Eight games, eight losses, and then oblivion. The Elizabeth Resolutes played every one of their 1873 home games at the Waverly Fairgrounds, a stretch of land straddling what is now the border between Newark and Elizabeth, New Jersey. They lost all eight. Their full-season record of 2-21 stands as one of the most dismal in the history of professional baseball. But Waverly's story is not really about baseball's failures -- it is about a piece of ground that served one purpose after another for half a century, each chapter erasing the last, until the land itself was transformed into something unrecognizable.
The New Jersey State Fair called Waverly home from 1867 through 1898, more than three decades of agricultural exhibitions, livestock competitions, and the spectacle that drew the biggest crowds: horse racing. A half-mile racing oval anchored the grounds, and equestrian events continued there well into the 20th century. The community of Waverly sat bordered by Lower Road (now Dayton Avenue), Haynes Avenue, and Frelinghuysen Street -- a patch of land that belonged to neither Newark nor Elizabeth in any cultural sense, but straddled both. President Ulysses S. Grant attended the races in 1872, lending the oval a brushstroke of national prestige.
The Elizabeth Resolutes began around 1869 as an independent club, staging games at Waverly against New York-area teams, including members of the National Association of Professional Base Ball Players. In 1873, the Resolutes joined the NA -- what some historians count as the first major league -- and played their home schedule at Waverly from April 28 through July 23. Where exactly the diamond sat is uncertain; based on common practice at other fairground ballparks, it likely occupied the infield of the racing oval. The Resolutes' eight home games produced nothing but defeat, part of a 2-21 season that ended the club altogether. The exact location of the baseball diamond may be lost, but the scale of the failure is precisely documented.
When the state fair era ended in 1898, Essex County purchased the land for redevelopment. The transformation that followed was sweeping.
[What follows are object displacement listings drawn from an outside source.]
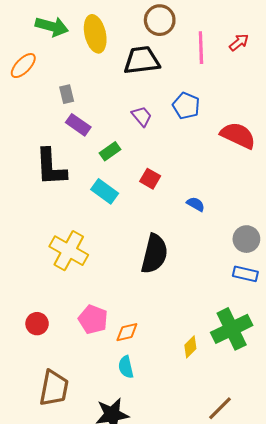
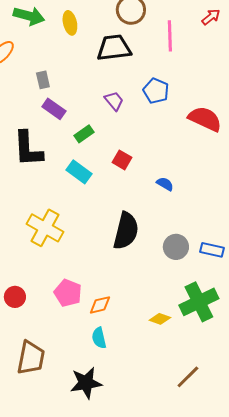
yellow ellipse: (95, 34) -> (70, 23), size x0.7
red arrow: (239, 42) -> (211, 17), moved
gray circle: (246, 239) -> (176, 247), moved
yellow diamond: (190, 347) -> (160, 319), turned 65

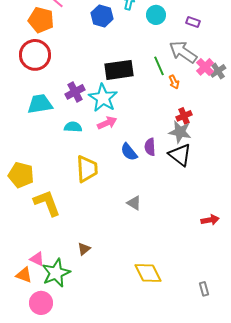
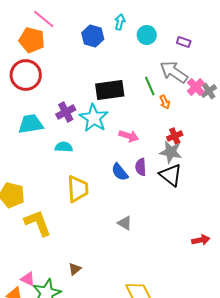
pink arrow: (107, 123) -> (129, 136), moved, turned 42

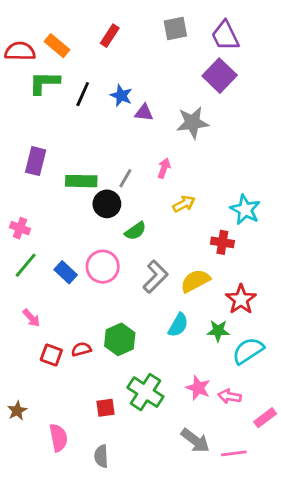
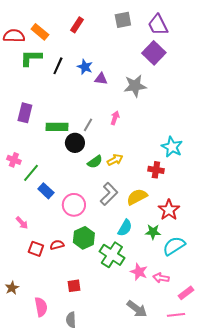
yellow arrow: (184, 204) -> (115, 160), moved
green line: (26, 265) -> (31, 173), moved
pink circle: (103, 267) -> (74, 205), moved
green cross: (145, 392) -> (112, 255), moved
pink line: (234, 453) -> (176, 315), moved

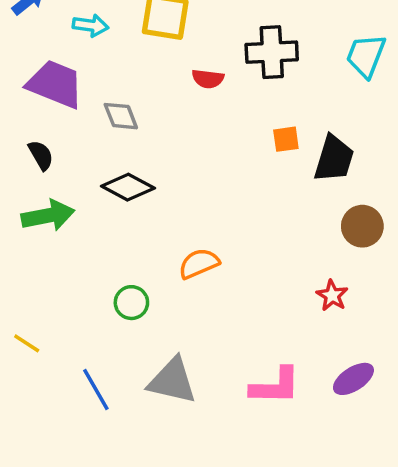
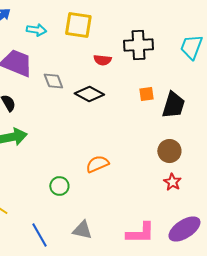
black diamond: (128, 187) -> (89, 94), moved
brown circle: (362, 226) -> (169, 151), moved
purple ellipse: (353, 379) -> (184, 229), size x1.4
gray triangle: (172, 381) -> (82, 230), size x0.7

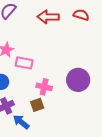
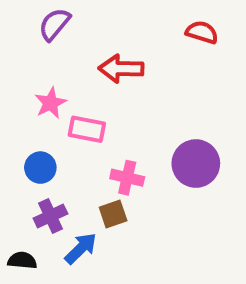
red arrow: (48, 17) -> (121, 69), moved
blue arrow: (21, 122) -> (81, 248), turned 96

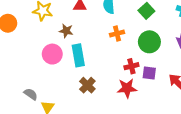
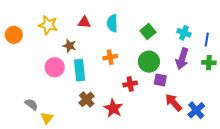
orange cross: (117, 33) -> (110, 57), moved
purple square: (149, 73) -> (160, 80), moved
red star: (127, 88) -> (113, 108), moved, turned 30

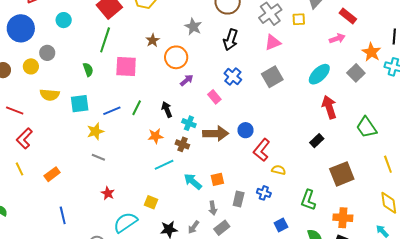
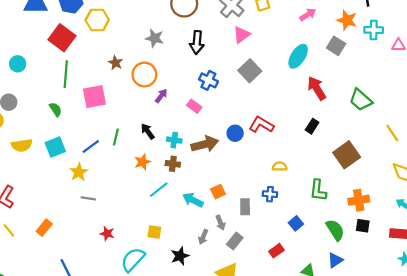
red L-shape: (262, 150) -> (261, 125), moved, turned 95
gray arrow: (194, 227) -> (203, 237), moved

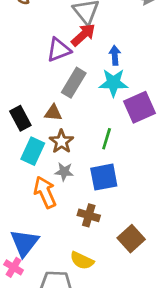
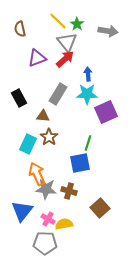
purple triangle: (59, 50) -> (37, 58), moved
black rectangle: (20, 118) -> (19, 98), moved
green line: (107, 139) -> (88, 143), moved
gray star: (64, 172) -> (46, 189), moved, size x1.5
yellow semicircle: (82, 261) -> (64, 224), turned 144
pink cross: (14, 267) -> (48, 219), moved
What had been open fairground became Weequahic Park, designed by the Olmsted Brothers firm and shaped into one of Newark's defining green spaces, with an 80-acre lake, walking trails, and athletic fields. Part of the old Waverly property also became B'nai Jeshuron Cemetery in Elizabeth. The racing oval survived the transition in a ghostly way -- its footprint persists as an oval-shaped roadway within the park, now called the Rev. Ronald B. Christian Recreation Complex. Inside the oval, a modern football field, a 400-meter track, and softball diamonds sit where horses once thundered and the Resolutes once lost.
Nothing at Waverly's former site announces what once stood there. No plaque marks the spot where the Resolutes took the field, no grandstand foundation peeks through the grass. The state fair's three decades have left no visible trace. But the land's shape remembers. That oval roadway in Weequahic Park, gently curving through the South Ward, follows the exact path of the racing track that predated the park by at least half a century. It is a reminder that landscapes carry their history in geometry even when every structure has been razed and every purpose forgotten. For those who count the National Association as a major league, this quiet stretch of Newark parkland qualifies as hallowed ground -- the worst team in baseball once called it home.
The former Waverly Fairgrounds site is located at approximately 40.693N, 74.205W, now occupied by Weequahic Park in Newark's South Ward. From the air, the oval-shaped roadway of the Rev. Ronald B. Christian Recreation Complex is clearly visible and marks the footprint of the old racing oval. Newark Liberty International Airport (KEWR) lies just east of the park. Recommended viewing altitude: 2,000-3,000 feet AGL.